Task objective:
Go over the data and work out how many lines include the word "ceart". Give that number only.

Data listing:

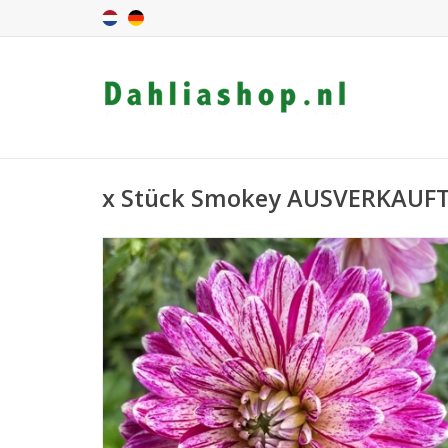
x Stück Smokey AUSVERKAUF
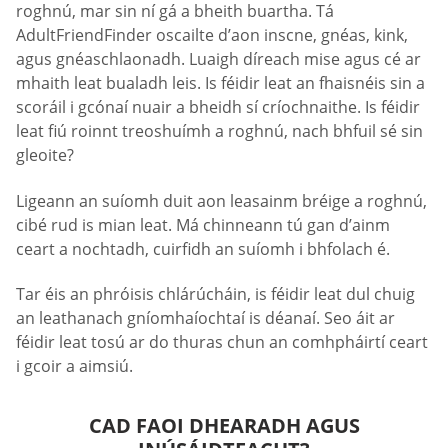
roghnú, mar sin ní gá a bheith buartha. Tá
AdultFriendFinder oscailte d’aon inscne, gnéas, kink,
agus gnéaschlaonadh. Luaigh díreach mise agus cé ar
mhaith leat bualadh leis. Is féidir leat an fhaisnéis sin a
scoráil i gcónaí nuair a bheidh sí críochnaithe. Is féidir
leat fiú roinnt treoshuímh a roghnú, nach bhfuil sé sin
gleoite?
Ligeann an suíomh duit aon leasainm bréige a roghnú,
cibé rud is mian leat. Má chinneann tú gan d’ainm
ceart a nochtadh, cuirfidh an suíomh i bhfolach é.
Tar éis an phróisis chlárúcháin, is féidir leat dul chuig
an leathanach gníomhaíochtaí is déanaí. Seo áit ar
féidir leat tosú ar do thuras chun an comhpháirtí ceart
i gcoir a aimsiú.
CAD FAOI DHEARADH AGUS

==

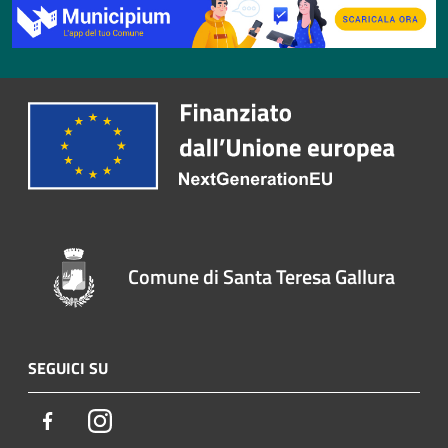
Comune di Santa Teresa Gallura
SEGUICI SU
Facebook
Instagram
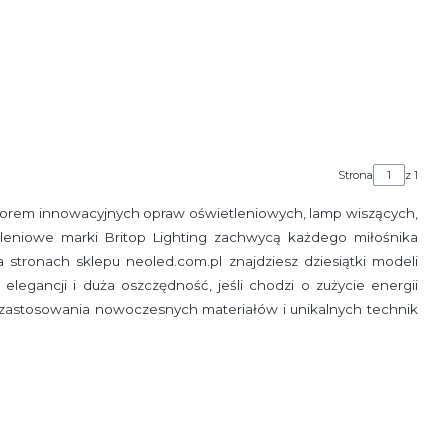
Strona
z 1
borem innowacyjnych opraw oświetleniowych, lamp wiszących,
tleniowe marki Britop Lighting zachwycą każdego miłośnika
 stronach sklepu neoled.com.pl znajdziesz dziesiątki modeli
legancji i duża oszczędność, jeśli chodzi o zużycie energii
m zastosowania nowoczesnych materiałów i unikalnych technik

The answer:
2